The data supply chain: first-mile reliability

Walmart revolutionized supply chain management. Now more than ever, their mantra of “the best supply chain wins” rings true as they duke it out with Amazon for retail supremacy. It’s a battle for efficiency. Whoever delivers more products, more efficiently, with fewer errors, wins. 

Data management is a lot like supply chain management in that respect. Just like supply chain management, data management strives for the same goals and suffers from the same challenges. And data management, just like supply chain management, faces a hard-to-solve problem: first-mile reliability.

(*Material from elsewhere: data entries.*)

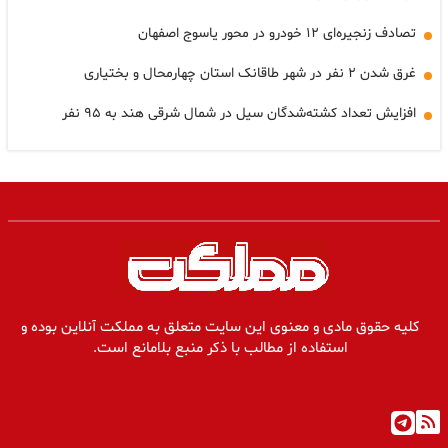
تصادف زنجیره‌ای ۱۲ خودرو در محور یاسوج اصفهان
غرق شدن ۲ نفر در شهر طاقانک استان چهارمحال و بختیاری
افزایش تعداد کشته‌شدگان سیل در شمال شرقی هند به ۹۵ نفر
کلیه حقوق مادی و معنوی این سایت متعلق به مملکت آنلاین بوده و
استفاده از مطالب با ذکر منبع بلامانع است.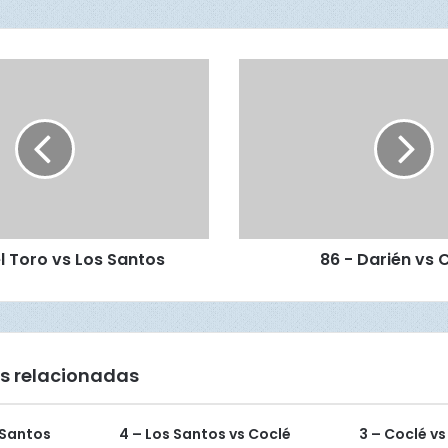
8
6
-
D
a
r
i
é
n
el Toro vs Los Santos
86 - Darién vs 
v
s
C
o
l
ó
s relacionadas
n
 Santos
4 – Los Santos vs Coclé
3 – Coclé vs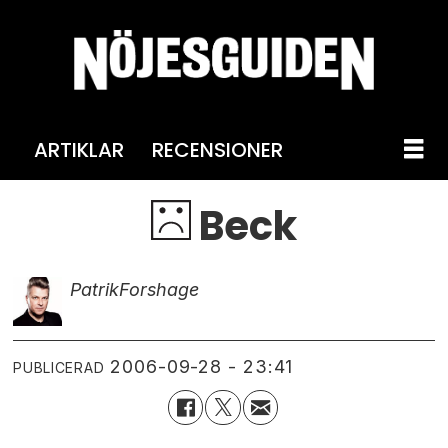
ARTIKLAR
RECENSIONER
Beck
Patrik
Forshage
2006-09-28 - 23:41
PUBLICERAD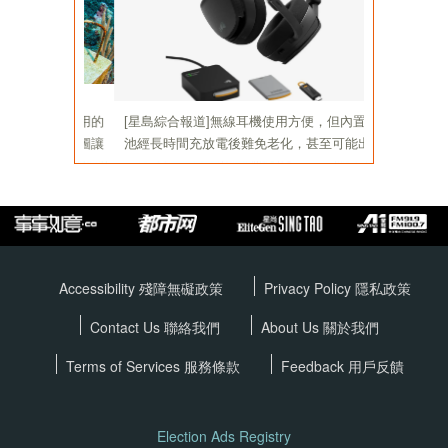
Accessibility 殘障無礙政策
Privacy Policy
隱私政策
Contact Us 聯絡我們
About Us 關於我們
Terms of Services
服務條款
Feedback 用戶反饋
Election Ads Registry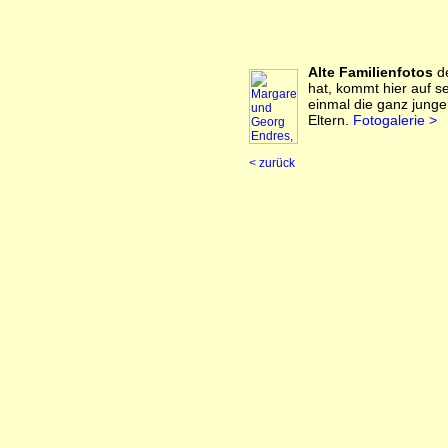
Alte Familienfotos
de
hat, kommt hier auf 
einmal die ganz junge
Eltern.
Fotogalerie >
< zurück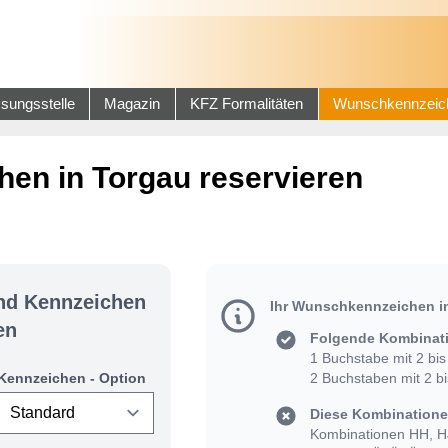
sungsstelle
Magazin
KFZ Formalitäten
Wunschkennzeic
en in Torgau reservieren
und Kennzeichen
Ihr Wunschkennzeichen i
en
Folgende Kombinati
1 Buchstabe mit 2 bis 
Kennzeichen - Option
2 Buchstaben mit 2 bis
Diese Kombinationen
Kombinationen HH, HJ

What is the data supply chain?

Supply chain management is the practice of overseeing the flow of goods, materials, services, and processes that transform raw materials into final products. When you think of your data management and your data platform, ideally, it would function the same way. You seek out sources of raw data from internal and external providers. You ship that data to your lake where it is processed and structured. From there, it is sent to a data warehouse to be aggregated. Finally, it is queried from the warehouse and consumed.

data supply chain

Viewing your data platform as a data supply chain allows you to connect the dots between different stages of the lifecycle and their effect on the end-product. This shift in thinking coincided with the adoption of the data-as-a-product model (DaaP).

The data supply chain and DaaP

Data teams were collecting more data than ever before, but they weren’t doing a great job of making it usable. With only 3% of organizations able to meet data quality standards, data teams needed a new strategy. 

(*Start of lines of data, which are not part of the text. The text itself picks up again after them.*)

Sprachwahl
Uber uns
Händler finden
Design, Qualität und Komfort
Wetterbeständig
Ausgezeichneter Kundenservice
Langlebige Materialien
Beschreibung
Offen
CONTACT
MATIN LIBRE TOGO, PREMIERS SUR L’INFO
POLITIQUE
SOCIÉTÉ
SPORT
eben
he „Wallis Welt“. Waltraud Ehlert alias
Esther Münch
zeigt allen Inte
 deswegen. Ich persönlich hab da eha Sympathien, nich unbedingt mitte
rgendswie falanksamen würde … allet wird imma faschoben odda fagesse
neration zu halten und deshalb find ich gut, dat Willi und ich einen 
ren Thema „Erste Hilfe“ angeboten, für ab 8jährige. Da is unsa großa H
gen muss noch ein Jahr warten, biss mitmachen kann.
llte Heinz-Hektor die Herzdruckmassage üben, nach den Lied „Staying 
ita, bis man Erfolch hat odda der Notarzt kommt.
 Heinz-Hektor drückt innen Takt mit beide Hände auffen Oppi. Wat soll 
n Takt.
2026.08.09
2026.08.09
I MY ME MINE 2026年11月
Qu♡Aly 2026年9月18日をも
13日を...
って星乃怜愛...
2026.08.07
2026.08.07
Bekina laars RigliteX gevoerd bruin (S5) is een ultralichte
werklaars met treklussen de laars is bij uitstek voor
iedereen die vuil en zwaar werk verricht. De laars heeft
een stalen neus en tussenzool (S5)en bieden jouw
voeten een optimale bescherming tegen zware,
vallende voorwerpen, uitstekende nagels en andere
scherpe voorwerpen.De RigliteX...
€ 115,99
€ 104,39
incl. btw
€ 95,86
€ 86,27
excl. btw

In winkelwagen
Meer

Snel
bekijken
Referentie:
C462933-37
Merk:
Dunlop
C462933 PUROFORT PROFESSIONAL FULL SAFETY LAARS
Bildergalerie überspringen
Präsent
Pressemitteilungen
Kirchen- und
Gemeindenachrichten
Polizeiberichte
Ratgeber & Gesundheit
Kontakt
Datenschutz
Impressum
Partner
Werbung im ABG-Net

To stop the bleeding storage costs, data teams adopted the data-as-a-product model (DaaP). This philosophy dictates that data teams should treat the data they provide as a product and the people who utilize it as their customers. Essentially, the main KPI for every member of the data team was now based on the value they provide for end-users. 

Establishing a data supply chain requires data teams to break down the technical and operational silos in their organizations because everyone in the data organization is held accountable for the end-to-end process, rather than just the section they have ownership over.

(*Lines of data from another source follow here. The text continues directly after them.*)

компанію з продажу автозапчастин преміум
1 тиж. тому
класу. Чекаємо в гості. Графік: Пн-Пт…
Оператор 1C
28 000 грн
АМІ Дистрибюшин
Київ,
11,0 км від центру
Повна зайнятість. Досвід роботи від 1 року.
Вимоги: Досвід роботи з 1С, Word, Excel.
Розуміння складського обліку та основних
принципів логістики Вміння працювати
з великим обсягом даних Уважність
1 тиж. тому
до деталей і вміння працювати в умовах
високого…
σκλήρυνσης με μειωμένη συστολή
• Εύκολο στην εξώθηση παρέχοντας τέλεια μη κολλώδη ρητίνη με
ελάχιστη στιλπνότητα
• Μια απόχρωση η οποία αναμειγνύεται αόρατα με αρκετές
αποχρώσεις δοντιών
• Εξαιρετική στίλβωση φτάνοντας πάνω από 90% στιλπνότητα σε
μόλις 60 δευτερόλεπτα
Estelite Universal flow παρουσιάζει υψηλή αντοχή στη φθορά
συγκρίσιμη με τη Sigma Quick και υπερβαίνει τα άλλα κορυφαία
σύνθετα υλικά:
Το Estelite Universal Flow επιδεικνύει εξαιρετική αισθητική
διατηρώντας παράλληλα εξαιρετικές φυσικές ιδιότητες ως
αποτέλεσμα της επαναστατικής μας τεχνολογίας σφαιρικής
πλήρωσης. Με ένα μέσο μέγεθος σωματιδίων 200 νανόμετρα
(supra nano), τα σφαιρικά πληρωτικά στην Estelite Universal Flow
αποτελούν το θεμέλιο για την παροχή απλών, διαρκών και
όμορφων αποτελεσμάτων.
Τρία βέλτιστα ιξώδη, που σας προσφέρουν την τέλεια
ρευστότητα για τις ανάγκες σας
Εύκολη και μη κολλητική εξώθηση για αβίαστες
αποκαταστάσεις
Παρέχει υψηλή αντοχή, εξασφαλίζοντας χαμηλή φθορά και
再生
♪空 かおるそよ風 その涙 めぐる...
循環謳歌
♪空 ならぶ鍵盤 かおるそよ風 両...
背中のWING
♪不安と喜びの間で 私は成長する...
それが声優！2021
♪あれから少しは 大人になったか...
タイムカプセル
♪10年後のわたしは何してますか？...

The hard part of your data supply chain: the first mile

Data supply chains allow you to optimize your data life cycle, deliver more value to your customers, and cut excess costs. While that all sounds great, there’s a big, hairy problem that stands in your way.

In supply chain management, there’s something called the first-mile/last-mile problem. The first mile refers to the difficulty in getting the raw materials for your supply chain from wherever they are extracted to wherever they go to get processed. Conversely, the last mile problem refers to the difficulty in getting the finished product from the shipping depot to the customer. These very same problems also plague your data supply chain. 

That last mile refers to making data in your warehouse accessible and usable to your analysts, scientists, and end-users. A lot of thought, effort, and money has gone into alleviating the last-mile problem. Managed transformation tools, dataset monitoring tools, and hybrid cloud infrastructure have proliferated to help analysts and data scientists query the data they need faster.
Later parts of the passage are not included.